One way you reflect and image your Creator is by being creative right where you are with the talents and gifts he’s given you. God himself says, “Each person should remain in the situation they were in when God called them” (1 Corinthians 7:20). As you do this, you fulfil your God-given mandate to let your light shine in your unique “vocation” and “station” for God’s glory (see Matthew 5:16).
This means that those of us who are church leaders actually make a huge mistake when we limit a person’s “ministry” to ecclesiastical activities – preaching, Sunday school teaching, helping in the nursery, working with the youth, accompanying the congregational singing, and so on. We need to help God’s people see that their calling is much wider than the time they put into church matters. By reducing the notion of calling to the exercise of spiritual gifts inside the church, we fail to help our people see that calling involves everything we are and everything we do – both inside the church and outside the church.
A while back, Os Guinness addressed the question as to why the church was not having a larger impact in our world when there were more people going to church than ever before.

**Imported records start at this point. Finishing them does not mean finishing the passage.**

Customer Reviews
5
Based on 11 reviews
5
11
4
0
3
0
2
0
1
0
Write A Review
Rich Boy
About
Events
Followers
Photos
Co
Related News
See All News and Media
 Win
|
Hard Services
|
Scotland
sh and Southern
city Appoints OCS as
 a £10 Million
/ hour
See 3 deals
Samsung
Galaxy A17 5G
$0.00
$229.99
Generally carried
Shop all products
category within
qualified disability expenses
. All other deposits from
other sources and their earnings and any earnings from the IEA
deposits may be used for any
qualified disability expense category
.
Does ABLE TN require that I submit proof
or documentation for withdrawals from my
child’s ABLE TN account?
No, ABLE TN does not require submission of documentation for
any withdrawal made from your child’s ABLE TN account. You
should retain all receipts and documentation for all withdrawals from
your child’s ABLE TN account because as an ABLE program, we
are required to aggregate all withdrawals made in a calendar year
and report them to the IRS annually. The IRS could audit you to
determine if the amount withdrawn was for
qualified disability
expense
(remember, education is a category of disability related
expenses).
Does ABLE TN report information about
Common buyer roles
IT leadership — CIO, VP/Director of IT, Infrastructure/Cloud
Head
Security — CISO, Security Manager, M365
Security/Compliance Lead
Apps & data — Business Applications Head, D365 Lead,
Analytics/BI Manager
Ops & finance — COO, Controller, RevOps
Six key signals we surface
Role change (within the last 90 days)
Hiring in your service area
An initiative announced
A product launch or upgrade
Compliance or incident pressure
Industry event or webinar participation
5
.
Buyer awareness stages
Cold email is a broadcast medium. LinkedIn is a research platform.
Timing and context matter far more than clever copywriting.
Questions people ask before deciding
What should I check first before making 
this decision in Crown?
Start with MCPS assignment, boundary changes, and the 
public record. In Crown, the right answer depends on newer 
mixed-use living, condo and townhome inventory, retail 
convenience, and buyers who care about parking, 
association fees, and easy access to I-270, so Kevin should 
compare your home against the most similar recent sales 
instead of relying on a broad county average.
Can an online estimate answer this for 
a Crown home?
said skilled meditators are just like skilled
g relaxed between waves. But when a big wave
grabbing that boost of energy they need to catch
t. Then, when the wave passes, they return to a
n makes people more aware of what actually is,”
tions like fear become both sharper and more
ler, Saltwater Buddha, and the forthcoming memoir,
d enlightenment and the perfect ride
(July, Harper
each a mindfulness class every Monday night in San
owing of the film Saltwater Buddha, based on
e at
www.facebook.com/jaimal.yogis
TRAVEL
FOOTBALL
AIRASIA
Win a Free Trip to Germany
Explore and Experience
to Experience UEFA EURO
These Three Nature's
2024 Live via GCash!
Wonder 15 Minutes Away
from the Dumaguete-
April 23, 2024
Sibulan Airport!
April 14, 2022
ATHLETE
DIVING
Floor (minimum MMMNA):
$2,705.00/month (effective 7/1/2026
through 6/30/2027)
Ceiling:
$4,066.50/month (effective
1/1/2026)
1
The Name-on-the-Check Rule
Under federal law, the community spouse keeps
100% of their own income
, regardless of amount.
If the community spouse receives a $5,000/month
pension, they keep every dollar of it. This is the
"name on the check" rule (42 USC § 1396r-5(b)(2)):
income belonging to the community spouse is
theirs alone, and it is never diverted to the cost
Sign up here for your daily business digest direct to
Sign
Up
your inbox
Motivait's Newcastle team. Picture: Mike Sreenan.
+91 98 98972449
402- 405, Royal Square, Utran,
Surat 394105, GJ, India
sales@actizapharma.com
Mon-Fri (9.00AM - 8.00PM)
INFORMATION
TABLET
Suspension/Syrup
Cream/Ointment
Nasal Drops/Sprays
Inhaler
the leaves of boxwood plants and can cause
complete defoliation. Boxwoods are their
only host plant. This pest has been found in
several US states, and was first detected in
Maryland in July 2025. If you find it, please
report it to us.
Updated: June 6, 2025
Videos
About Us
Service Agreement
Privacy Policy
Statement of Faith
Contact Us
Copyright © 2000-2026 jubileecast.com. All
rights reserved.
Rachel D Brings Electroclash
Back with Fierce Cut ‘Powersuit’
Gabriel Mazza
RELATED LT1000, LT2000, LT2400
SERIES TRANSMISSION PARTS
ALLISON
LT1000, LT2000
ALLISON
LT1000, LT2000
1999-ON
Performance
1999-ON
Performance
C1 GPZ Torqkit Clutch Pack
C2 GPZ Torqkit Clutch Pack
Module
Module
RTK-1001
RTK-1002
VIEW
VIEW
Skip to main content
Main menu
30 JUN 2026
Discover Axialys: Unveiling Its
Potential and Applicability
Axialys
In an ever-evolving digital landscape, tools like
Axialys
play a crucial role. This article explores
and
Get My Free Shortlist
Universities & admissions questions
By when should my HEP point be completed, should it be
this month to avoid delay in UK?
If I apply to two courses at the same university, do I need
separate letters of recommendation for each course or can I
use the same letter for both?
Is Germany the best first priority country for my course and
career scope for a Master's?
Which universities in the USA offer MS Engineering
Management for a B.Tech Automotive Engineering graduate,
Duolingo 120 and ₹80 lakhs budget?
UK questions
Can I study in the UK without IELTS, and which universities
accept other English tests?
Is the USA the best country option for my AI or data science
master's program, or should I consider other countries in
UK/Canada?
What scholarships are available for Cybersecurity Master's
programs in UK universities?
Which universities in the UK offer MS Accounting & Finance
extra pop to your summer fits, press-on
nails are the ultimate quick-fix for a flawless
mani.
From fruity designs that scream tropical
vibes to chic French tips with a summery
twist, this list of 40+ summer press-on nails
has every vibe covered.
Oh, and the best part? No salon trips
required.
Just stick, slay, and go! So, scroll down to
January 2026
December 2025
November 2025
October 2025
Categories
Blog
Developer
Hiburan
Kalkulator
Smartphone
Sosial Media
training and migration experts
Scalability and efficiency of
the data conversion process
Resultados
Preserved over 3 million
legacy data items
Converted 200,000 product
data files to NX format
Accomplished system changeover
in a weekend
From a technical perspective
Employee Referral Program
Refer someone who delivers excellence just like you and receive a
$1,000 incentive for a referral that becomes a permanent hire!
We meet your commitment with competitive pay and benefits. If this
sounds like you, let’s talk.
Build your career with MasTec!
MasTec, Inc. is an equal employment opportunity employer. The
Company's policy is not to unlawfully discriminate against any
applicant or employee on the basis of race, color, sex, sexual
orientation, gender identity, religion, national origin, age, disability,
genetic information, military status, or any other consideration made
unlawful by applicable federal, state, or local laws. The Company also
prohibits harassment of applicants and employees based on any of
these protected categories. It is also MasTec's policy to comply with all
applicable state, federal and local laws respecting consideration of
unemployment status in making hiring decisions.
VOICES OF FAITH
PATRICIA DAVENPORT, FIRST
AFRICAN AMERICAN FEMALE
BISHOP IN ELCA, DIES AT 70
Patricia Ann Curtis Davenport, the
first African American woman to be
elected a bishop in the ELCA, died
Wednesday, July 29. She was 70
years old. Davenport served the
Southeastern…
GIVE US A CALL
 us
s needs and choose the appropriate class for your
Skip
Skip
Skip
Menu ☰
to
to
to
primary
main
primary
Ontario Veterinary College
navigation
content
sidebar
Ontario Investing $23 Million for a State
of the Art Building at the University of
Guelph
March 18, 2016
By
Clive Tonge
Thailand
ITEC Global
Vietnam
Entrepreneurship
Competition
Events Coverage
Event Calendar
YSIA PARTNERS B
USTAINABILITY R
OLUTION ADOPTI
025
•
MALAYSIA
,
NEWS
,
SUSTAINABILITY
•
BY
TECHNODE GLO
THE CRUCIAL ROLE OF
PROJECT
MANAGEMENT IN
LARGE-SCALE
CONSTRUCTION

He said the main reason was not that Christians weren’t where they should be. There are plenty of artists, doctors, business owners, lawyers, factory workers, etc. who are Christians. Rather, the main reason is that Christians aren’t who they should be right where they are.
“Calling,” he said, “is the truth that God calls us to himself so decisively that everything we are, everything we do, and everything we have is invested with a special devotion, dynamism, and direction lived out as a response to his summons and service.”
Bloom where you’re planted – where God has planted you.